So, this brings us to the central question: why did I, and countless other students, hate elementary and high school math? What needs to be done to make mathematics more interesting to students? Although I do not have any experience teaching mathematics, I do remember the reasons why I hated it so much and know exactly what eventually made me realize that I wanted to study a branch of mathematics as my major. For the sake of this article, I am going to ignore factors which affect all subjects alike and focus on why math has become such a hated subject.

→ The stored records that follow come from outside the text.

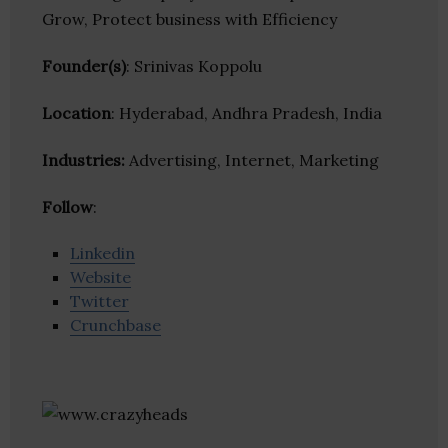
Grow, Protect business with Efficiency
Founder(s)
: Srinivas Koppolu
Location
: Hyderabad, Andhra Pradesh, India
Industries:
Advertising, Internet, Marketing
Follow
:
Linkedin
Website
Twitter
Crunchbase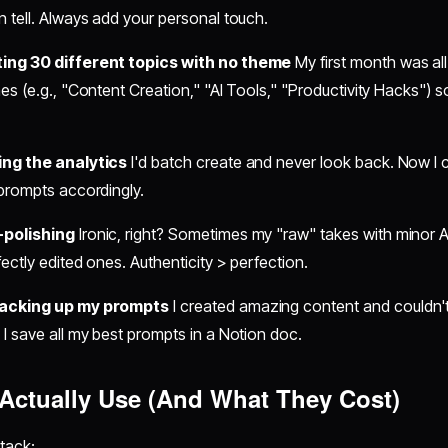
 tell. Always add your personal touch.
ing 30 different topics with no theme
My first month was al
es (e.g., "Content Creation," "AI Tools," "Productivity Hacks") s
ing the analytics
I'd batch create and never look back. Now I
 prompts accordingly.
-polishing
Ironic, right? Sometimes my "raw" takes with minor 
fectly edited ones. Authenticity > perfection.
backing up my prompts
I created amazing content and couldn
I save all my best prompts in a Notion doc.
 Actually Use (And What They Cost)
tack: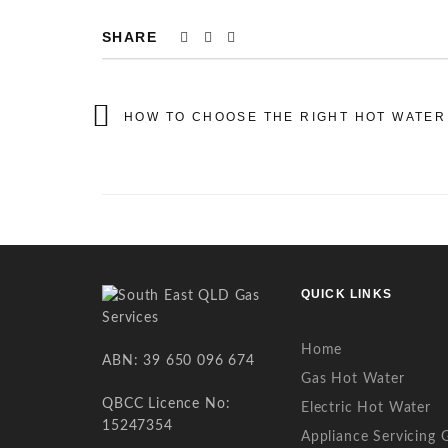
SHARE
HOW TO CHOOSE THE RIGHT HOT WATER
QUICK LINKS
Home
ABN: 39 650 096 674
Gas Hot Water
QBCC Licence No:
Electric Hot Water
15247354
Appliance Servicing 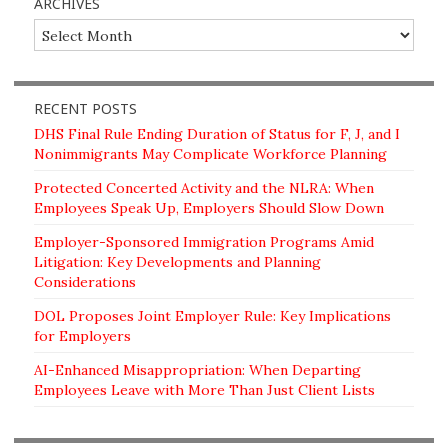
ARCHIVES
Archives
RECENT POSTS
DHS Final Rule Ending Duration of Status for F, J, and I
Nonimmigrants May Complicate Workforce Planning
Protected Concerted Activity and the NLRA: When
Employees Speak Up, Employers Should Slow Down
Employer-Sponsored Immigration Programs Amid
Litigation: Key Developments and Planning
Considerations
DOL Proposes Joint Employer Rule: Key Implications
for Employers
AI-Enhanced Misappropriation: When Departing
Employees Leave with More Than Just Client Lists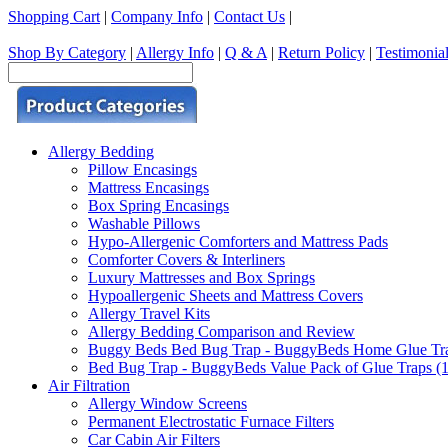
Shopping Cart
|
Company Info
|
Contact Us
|
Shop By Category
|
Allergy Info
|
Q & A
|
Return Policy
|
Testimonia
Allergy Bedding
Pillow Encasings
Mattress Encasings
Box Spring Encasings
Washable Pillows
Hypo-Allergenic Comforters and Mattress Pads
Comforter Covers & Interliners
Luxury Mattresses and Box Springs
Hypoallergenic Sheets and Mattress Covers
Allergy Travel Kits
Allergy Bedding Comparison and Review
Buggy Beds Bed Bug Trap - BuggyBeds Home Glue Traps 
Bed Bug Trap - BuggyBeds Value Pack of Glue Traps (12
Air Filtration
Allergy Window Screens
Permanent Electrostatic Furnace Filters
Car Cabin Air Filters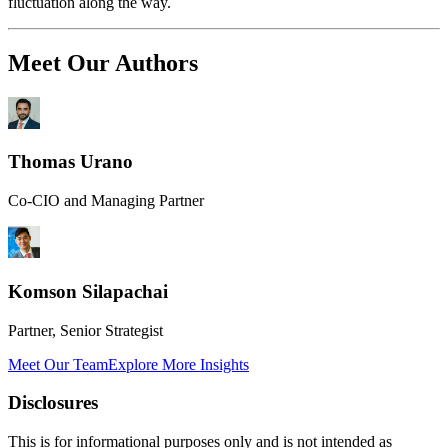
fluctuation along the way.
Meet Our Authors
Thomas Urano
Co-CIO and Managing Partner
Komson Silapachai
Partner, Senior Strategist
Meet Our Team
Explore More Insights
Disclosures
This is for informational purposes only and is not intended as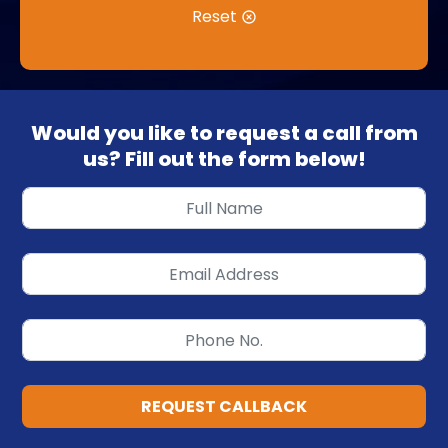
Reset
Would you like to request a call from
us? Fill out the form below!
REQUEST CALLBACK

Looking back at my years of struggling with high school math the first word that comes to mind is boredom. And this was not caused by a lack of interest in school because I was generally a very enthusiastic kid. I loved studying languages, history, and science. It was just math that I dreaded. And looking back at the way math is taught it comes as no surprise. While all other subjects are taught as an amalgamation of the history, foundations, rules and applications of the subject, math is mainly limited to the rules of the subject. Take a typical sixth grade science class. I remember learning about the effect of different factors on the rate of evaporation by placing different shaped beakers filled with water all over the school campus. What followed was a memorable class in which we all had mock “evaporation races” as we timed the beakers to see which one would lose its water first.It was only once we had made our own conclusions about which factors affected evaporation, that our teacher explained Brownian motion to us. She also mentioned factors such as surface area and wind-speed, which most of us had been able to conclude for ourselves based on the observations we had made.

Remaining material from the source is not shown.